WHAT THE TASK REQUIRES: Give the lines again exactly as they appear below, from the line with "1200 Getty Center" to the line with "investors. The company", both included, and only those lines. Leave every picture out.

--------------------------------

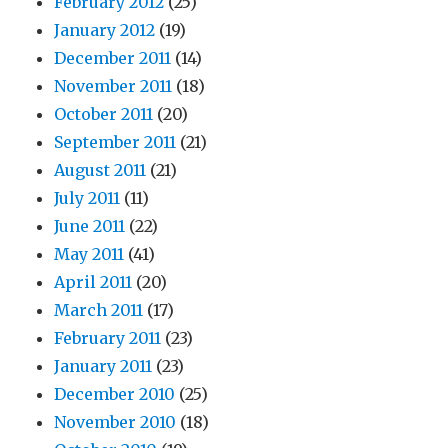
February 2012
(25)
January 2012
(19)
December 2011
(14)
November 2011
(18)
October 2011
(20)
September 2011
(21)
August 2011
(21)
July 2011
(11)
June 2011
(22)
May 2011
(41)
April 2011
(20)
March 2011
(17)
February 2011
(23)
January 2011
(23)
December 2010
(25)
November 2010
(18)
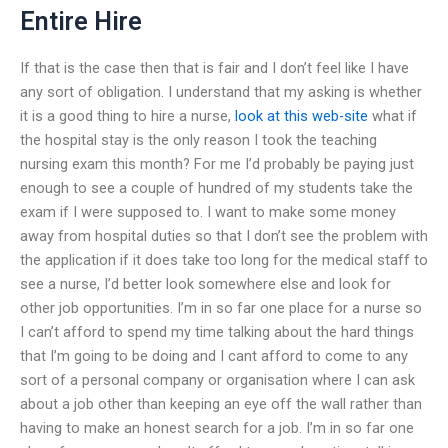
Entire Hire
If that is the case then that is fair and I don’t feel like I have
any sort of obligation. I understand that my asking is whether
it is a good thing to hire a nurse,
look at this web-site
what if
the hospital stay is the only reason I took the teaching
nursing exam this month? For me I’d probably be paying just
enough to see a couple of hundred of my students take the
exam if I were supposed to. I want to make some money
away from hospital duties so that I don’t see the problem with
the application if it does take too long for the medical staff to
see a nurse, I’d better look somewhere else and look for
other job opportunities. I’m in so far one place for a nurse so
I can’t afford to spend my time talking about the hard things
that I’m going to be doing and I cant afford to come to any
sort of a personal company or organisation where I can ask
about a job other than keeping an eye off the wall rather than
having to make an honest search for a job. I’m in so far one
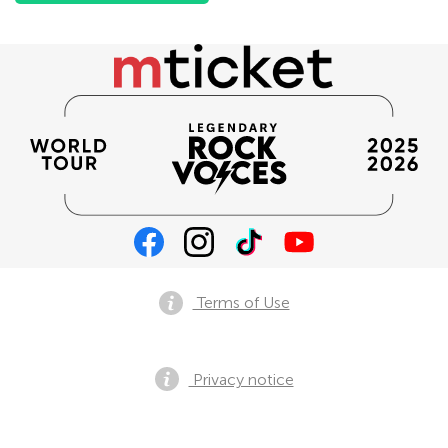
Terms of Use
Privacy notice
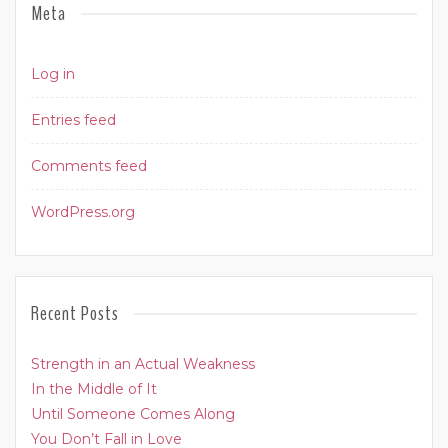
Meta
Log in
Entries feed
Comments feed
WordPress.org
Recent Posts
Strength in an Actual Weakness
In the Middle of It
Until Someone Comes Along
You Don’t Fall in Love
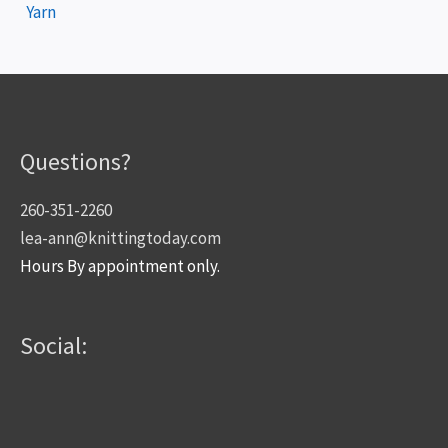
Yarn
Questions?
260-351-2260
lea-ann@knittingtoday.com
Hours By appointment only.
Social:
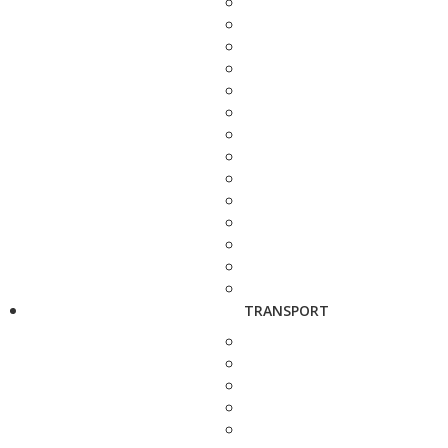
TRANSPORT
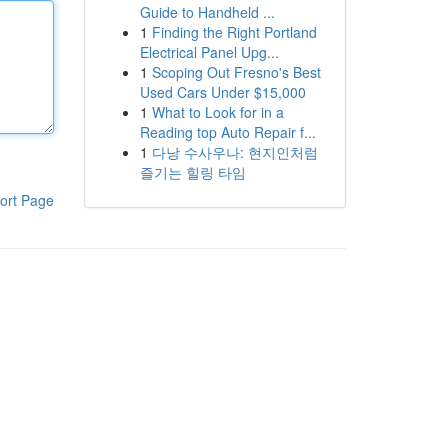
Guide to Handheld ...
1
Finding the Right Portland
Electrical Panel Upg...
1
Scoping Out Fresno's Best
Used Cars Under $15,000
1
What to Look for in a
Reading top Auto Repair f...
1
다낭 수사우나: 현지인처럼
즐기는 힐링 타임
ort Page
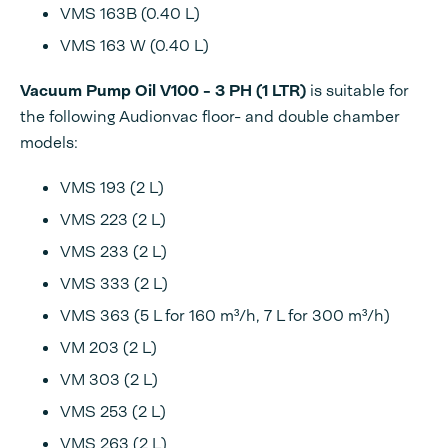
VMS 163B (0.40 L)
VMS 163 W (0.40 L)
Vacuum Pump Oil V100 - 3 PH (1 LTR)
is suitable for
the following Audionvac floor- and double chamber
models:
VMS 193 (2 L)
VMS 223 (2 L)
VMS 233 (2 L)
VMS 333 (2 L)
VMS 363 (5 L for 160 m³/h, 7 L for 300 m³/h)
VM 203 (2 L)
VM 303 (2 L)
VMS 253 (2 L)
VMS 263 (2 L)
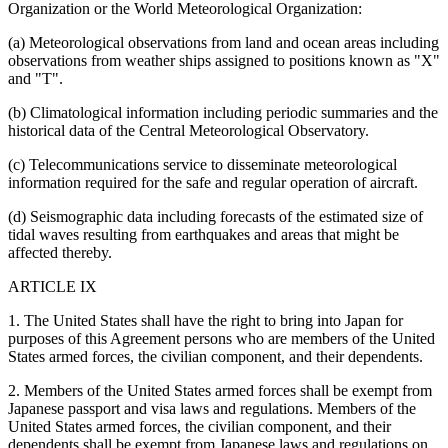
Organization or the World Meteorological Organization:
(a) Meteorological observations from land and ocean areas including
observations from weather ships assigned to positions known as "X"
and "T".
(b) Climatological information including periodic summaries and the
historical data of the Central Meteorological Observatory.
(c) Telecommunications service to disseminate meteorological
information required for the safe and regular operation of aircraft.
(d) Seismographic data including forecasts of the estimated size of
tidal waves resulting from earthquakes and areas that might be
affected thereby.
ARTICLE IX
1. The United States shall have the right to bring into Japan for
purposes of this Agreement persons who are members of the United
States armed forces, the civilian component, and their dependents.
2. Members of the United States armed forces shall be exempt from
Japanese passport and visa laws and regulations. Members of the
United States armed forces, the civilian component, and their
dependents shall be exempt from Japanese laws and regulations on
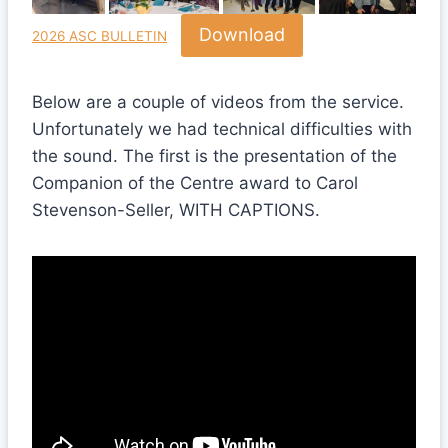
Download
2026 ASC BULLETIN
Below are a couple of videos from the service.
Unfortunately we had technical difficulties with
the sound. The first is the presentation of the
Companion of the Centre award to Carol
Stevenson-Seller, WITH CAPTIONS.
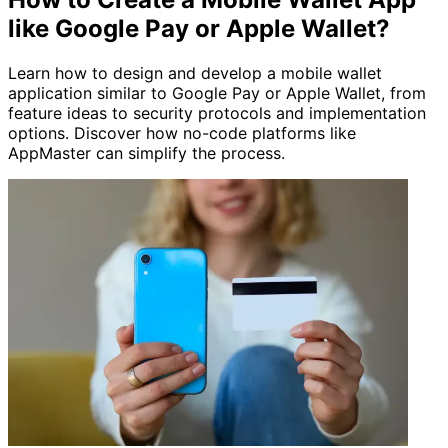
like Google Pay or Apple Wallet?
Learn how to design and develop a mobile wallet
application similar to Google Pay or Apple Wallet, from
feature ideas to security protocols and implementation
options. Discover how no-code platforms like
AppMaster can simplify the process.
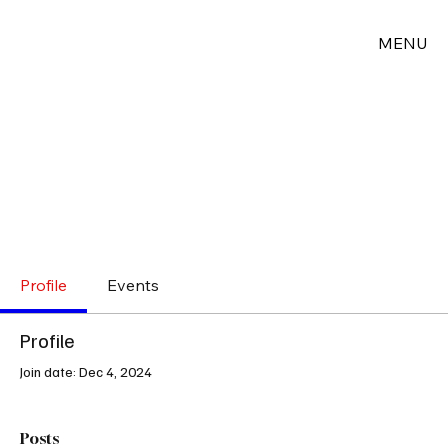
MENU
Profile
Events
Profile
Join date: Dec 4, 2024
Posts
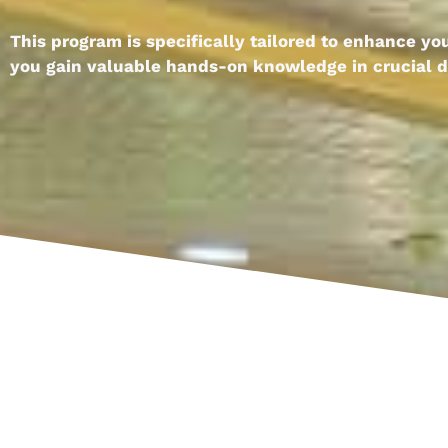
This program is specifically tailored to enhance y
you gain valuable hands-on knowledge in crucial di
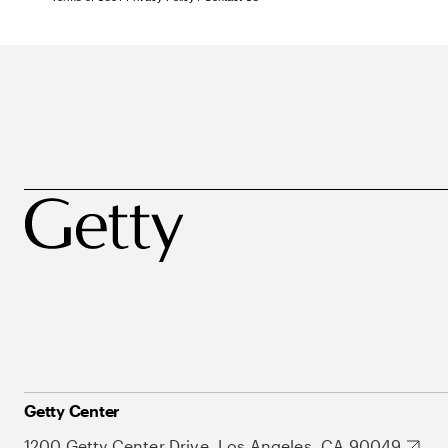
Getty Center
1200 Getty Center Drive, Los Angeles, CA 90049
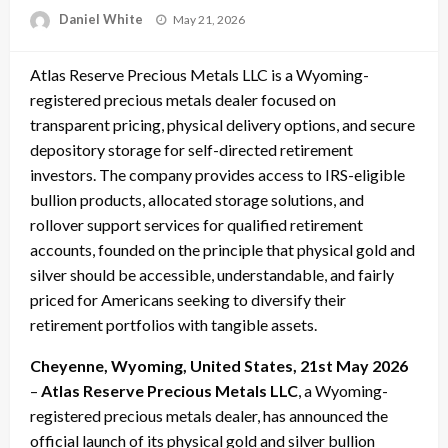
Posted
Daniel White
May 21, 2026
on
Atlas Reserve Precious Metals LLC is a Wyoming-
registered precious metals dealer focused on
transparent pricing, physical delivery options, and secure
depository storage for self-directed retirement
investors. The company provides access to IRS-eligible
bullion products, allocated storage solutions, and
rollover support services for qualified retirement
accounts, founded on the principle that physical gold and
silver should be accessible, understandable, and fairly
priced for Americans seeking to diversify their
retirement portfolios with tangible assets.
Cheyenne, Wyoming, United States, 21st May 2026
–
Atlas Reserve Precious Metals LLC
, a Wyoming-
registered precious metals dealer, has announced the
official launch of its physical gold and silver bullion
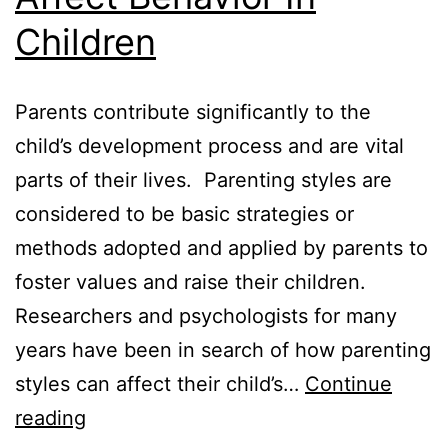
Children
Parents contribute significantly to the
child’s development process and are vital
parts of their lives. Parenting styles are
considered to be basic strategies or
methods adopted and applied by parents to
foster values and raise their children.
Researchers and psychologists for many
years have been in search of how parenting
styles can affect their child’s…
Continue
How
reading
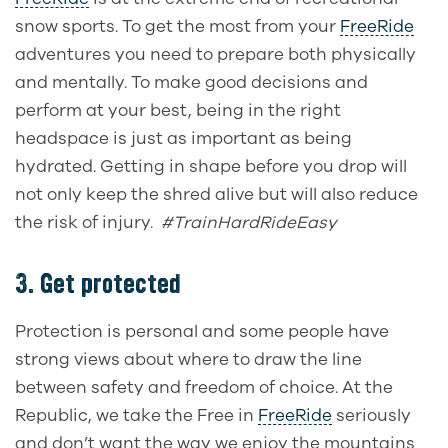
snow sports. To get the most from your
FreeRide
adventures you need to prepare both physically
and mentally. To make good decisions and
perform at your best, being in the right
headspace is just as important as being
hydrated. Getting in shape before you drop will
not only keep the shred alive but will also reduce
the risk of injury.
#TrainHardRideEasy
3. Get protected
Protection is personal and some people have
strong views about where to draw the line
between safety and freedom of choice. At the
Republic, we take the Free in
FreeRide
seriously
and don’t want the way we enjoy the mountains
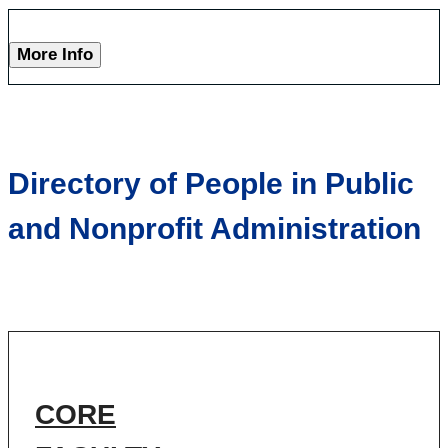
More Info
Directory of People in Public
and Nonprofit Administration
CORE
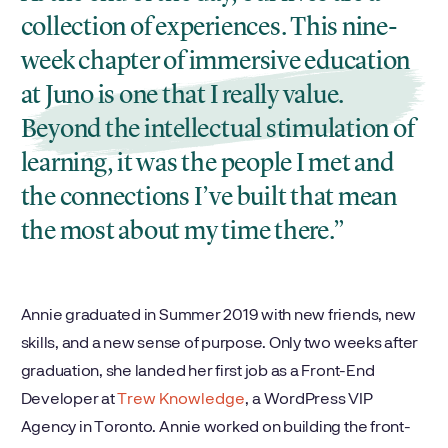
collection of experiences. This nine-
week chapter of immersive education
at Juno is one that I really value.
Beyond the intellectual stimulation of
learning, it was the people I met and
the connections I’ve built that mean
the most about my time there.
Annie graduated in Summer 2019 with new friends, new
skills, and a new sense of purpose. Only two weeks after
graduation, she landed her first job as a Front-End
Developer at
Trew Knowledge
, a WordPress VIP
Agency in Toronto. Annie worked on building the front-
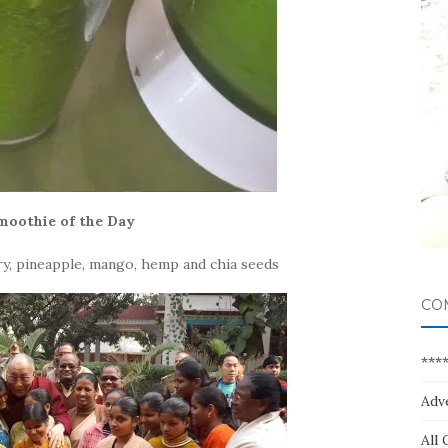
moothie of the Day
lery, pineapple, mango, hemp and chia seeds
CO
***
Adv
All 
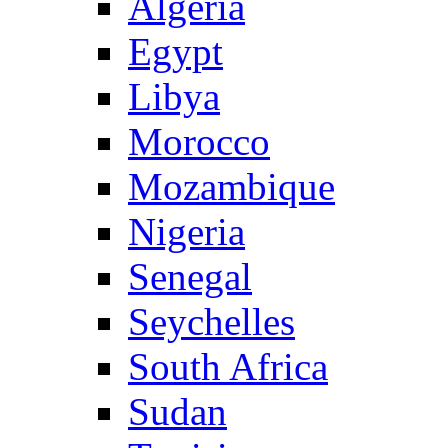
Algeria
Egypt
Libya
Morocco
Mozambique
Nigeria
Senegal
Seychelles
South Africa
Sudan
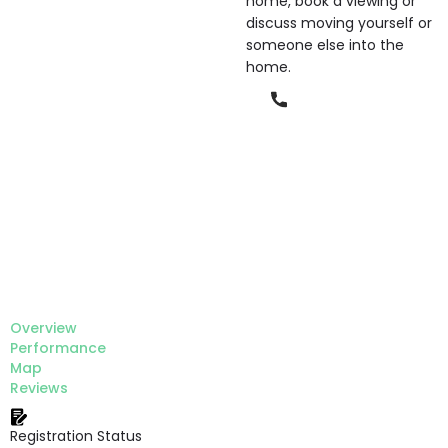
home, book a viewing or
discuss moving yourself or
someone else into the
home.
Phone
Overview
Performance
Map
Reviews
Registration Status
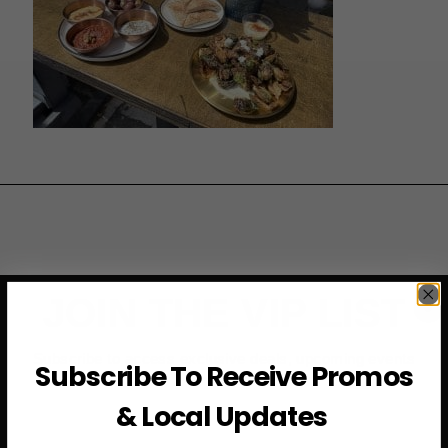
JOIN THE VIP LIST
Subscribe to access exclusive deals, upcoming events
Subscribe To Receive Promos
and more
& Local Updates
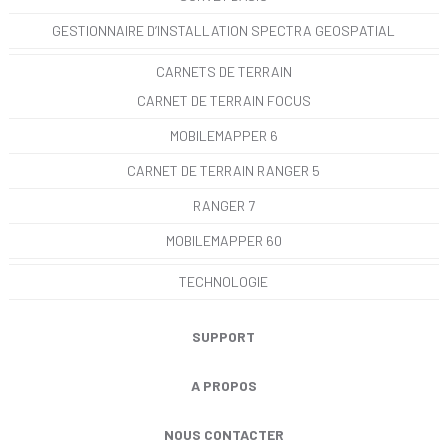
GESTIONNAIRE D’INSTALLATION SPECTRA GEOSPATIAL
CARNETS DE TERRAIN
CARNET DE TERRAIN FOCUS
MOBILEMAPPER 6
CARNET DE TERRAIN RANGER 5
RANGER 7
MOBILEMAPPER 60
TECHNOLOGIE
SUPPORT
A PROPOS
NOUS CONTACTER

--------------------------------

RESULT BELOW:
1200 Getty Center Drive, Los Angeles, CA 90049
Posted
Daniel White
May 21, 2026
on
Atlas Reserve Precious Metals LLC is a Wyoming-
registered precious metals dealer focused on
transparent pricing, physical delivery options, and secure
depository storage for self-directed retirement
investors. The company provides access to IRS-eligible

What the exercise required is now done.